Here are some of the major highlights of advances in the HIV/AIDS community in 2012:
Previously, HIV treatment was recommended only to those with certain evidence of immune system impairment. Experts now recommend that antiretroviral treatment be offered to all HIV positive patients, regardless of their health status. This change resulted from research showing that HIV medications improve immune function, decrease AIDS-defined complications, and prolong life. In addition, a prominent study proved that keeping the HIV viral load low can reduce the risk of transmission to HIV negative partners by as much as 96 percent.
In August, Gilead Sciences announced their third one tablet per day HIV regimen, Stribild, which has four medications in it. It is expensive (about $28,000/year, compared to $20,000/year for another popular once-a-day regimen), but Gilead is working with state drug assistance programs to expand its availability. Studies indicate it decreases viral loads quickly, and does not have the same neuropsychiatric effects as some other drugs.
Rapid HIV Test for Home Use
In an effort to increase detection of patients with HIV and connect them to care, the Food and Drug Administration approved an in-home OraQuick HIV test. Patients simply swab the inside of their mouth and wait 20 to 40 minutes for a preliminary result. Any positive result should be followed by a confirmatory blood test. It is important to note that false negatives can occur due to the window period of up to three months for HIV antibodies to develop following infection. The test costs $39.99 and can be ordered online or purchased at a local store.
Truvada for PrEP
In July, the FDA approved an indication for Truvada (an antiretroviral medication) to be taken daily by HIV negative patients for PrEP (Pre-Exposure Prophylaxis, to reduce the chance of getting infected).

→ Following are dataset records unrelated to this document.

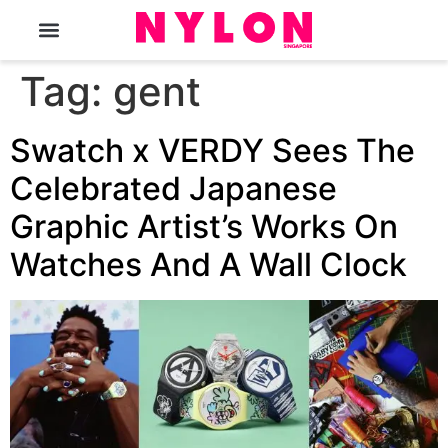
The Magazine
Tag:
gent
Swatch x VERDY Sees The
Celebrated Japanese
Graphic Artist’s Works On
Watches And A Wall Clock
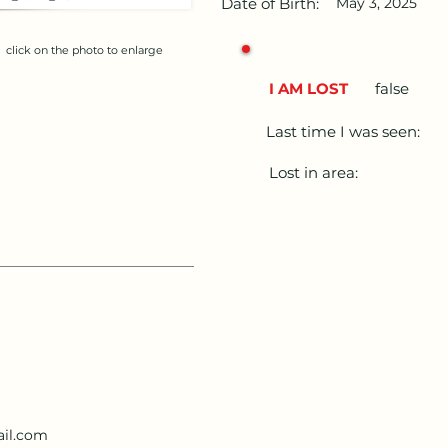
Date of Birth:
May 3, 2025
click on the photo to enlarge
I AM LOST
false
Last time I was seen:
Lost in area:
il.com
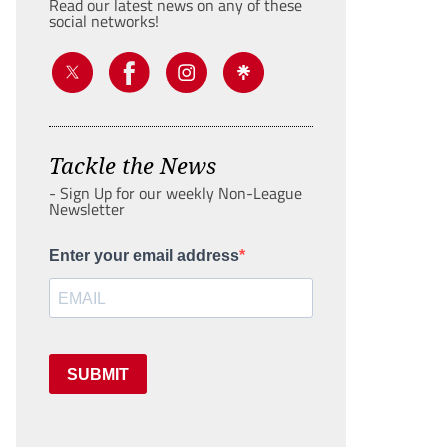
Read our latest news on any of these
social networks!
Tackle the News
- Sign Up for our weekly Non-League
Newsletter
Enter your email address
SUBMIT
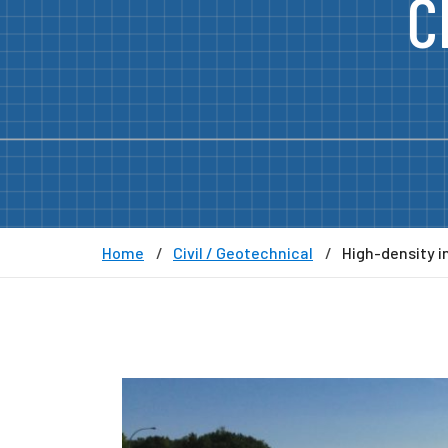
C
Home
Civil / Geotechnical
High-density i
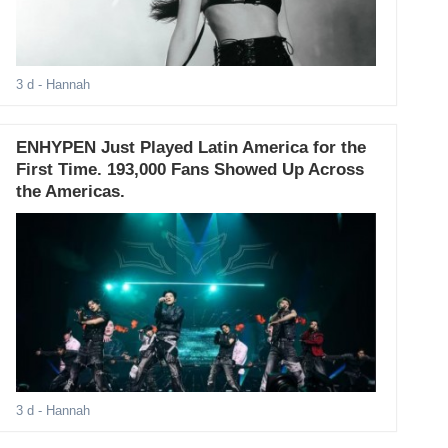
3 d
- Hannah
ENHYPEN Just Played Latin America for the
First Time. 193,000 Fans Showed Up Across
the Americas.
3 d
- Hannah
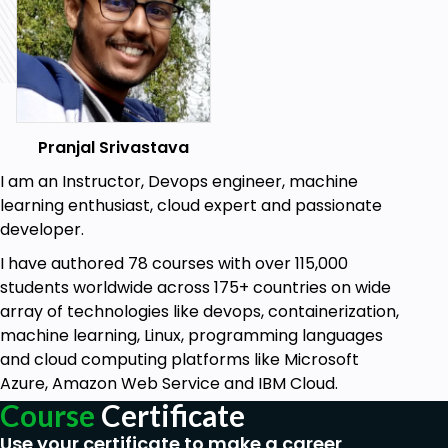
Python.
Basic concepts like Loops, Decision-Making
statements etc make your base strong.
Learn to use GUI components like
Radiobutton, Checkbox button, Button, entry,
cursor etc to make an attractive GUI
Pranjal Srivastava
application.
I am an Instructor, Devops engineer, machine
learning enthusiast, cloud expert and passionate
Prerequisites
developer.
No prerequisites, but if you have any sort of
I have authored 78 courses with over 115,000
programming experience with any
students worldwide across 175+ countries on wide
programming or scripting languages, then it
array of technologies like devops, containerization,
would be helpful.
machine learning, Linux, programming languages
You must be familiar with any programming
and cloud computing platforms like Microsoft
language at the beginner level or must have a
Azure, Amazon Web Service and IBM Cloud.
glimpse of Java programming just as a
Course
Certificate
beginner.
Use your certificate to make a career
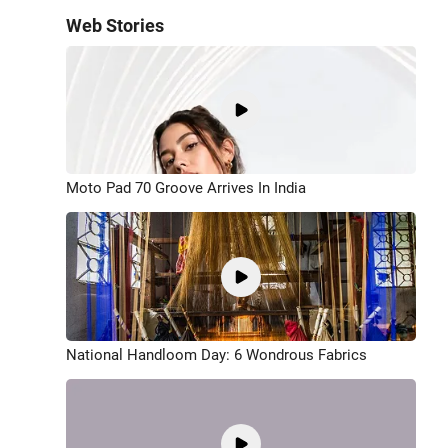
Web Stories
Moto Pad 70 Groove Arrives In India
National Handloom Day: 6 Wondrous Fabrics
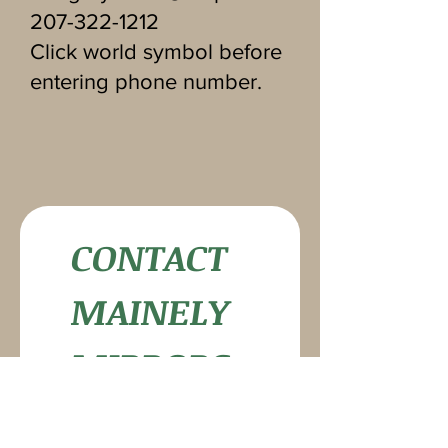
207-322-1212
Click world symbol before
entering phone number.
CONTACT 
MAINELY 
MIRRORS
First name
*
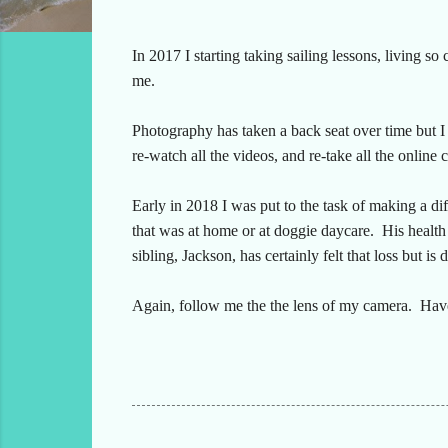
In 2017 I starting taking sailing lessons, living so 
me.
Photography has taken a back seat over time but I a
re-watch all the videos, and re-take all the online c
Early in 2018 I was put to the task of making a d
that was at home or at doggie daycare. His health 
sibling, Jackson, has certainly felt that loss but is 
Again, follow me the the lens of my camera. Have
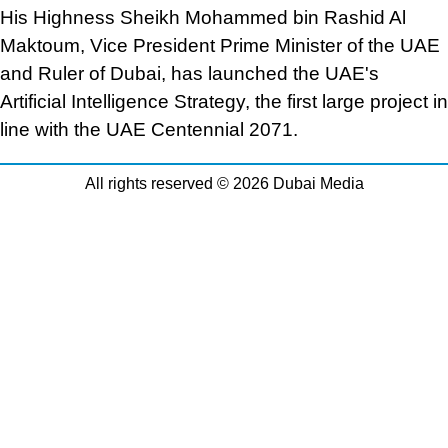
His Highness Sheikh Mohammed bin Rashid Al
Maktoum, Vice President Prime Minister of the UAE
and Ruler of Dubai, has launched the UAE's
Artificial Intelligence Strategy, the first large project in
line with the UAE Centennial 2071.
All rights reserved © 2026 Dubai Media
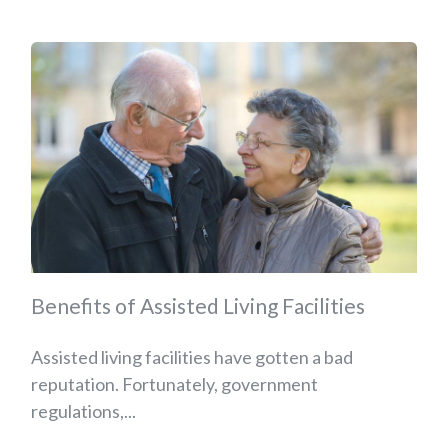
Benefits of Assisted Living Facilities
Assisted living facilities have gotten a bad
reputation. Fortunately, government
regulations,...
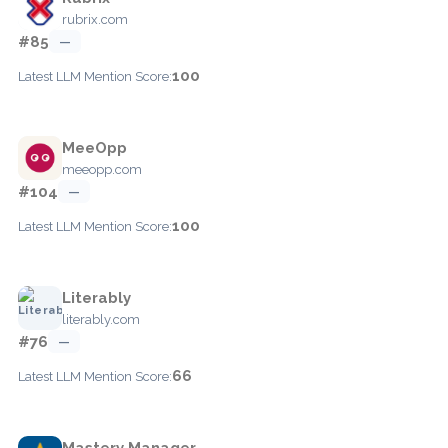
rubrix.com
#85
—
100
Latest LLM Mention Score:
MeeOpp
meeopp.com
#104
—
100
Latest LLM Mention Score:
Literably
literably.com
#76
—
66
Latest LLM Mention Score:
Mastery Manager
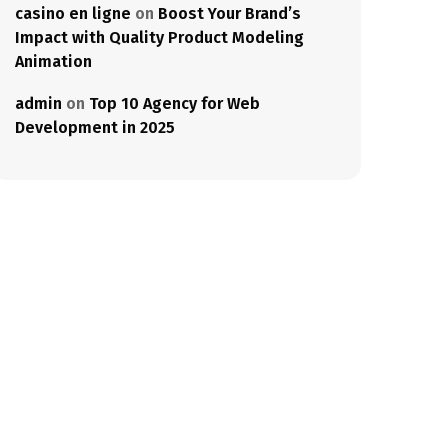
casino en ligne
on
Boost Your Brand’s
Impact with Quality Product Modeling
Animation
admin
on
Top 10 Agency for Web
Development in 2025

Patients must be engaged in a comprehensive prevention plan including condom use, counseling, and regular testing for HIV and other sexually transmitted infections. Research trials show effectiveness as high as 92 percent reduction in HIV transmission among heterosexual couples, and up to 42 percent reduction amongst HIV negative men or transgender women who have sex with men.
A cure for HIV?
In July it was announced that two HIV positive men who received bone marrow transplants were found to have no further traces of HIV in their white blood cells. While much further investigation is required, this gives us hope that we are getting closer to understanding how we can develop a cure for HIV.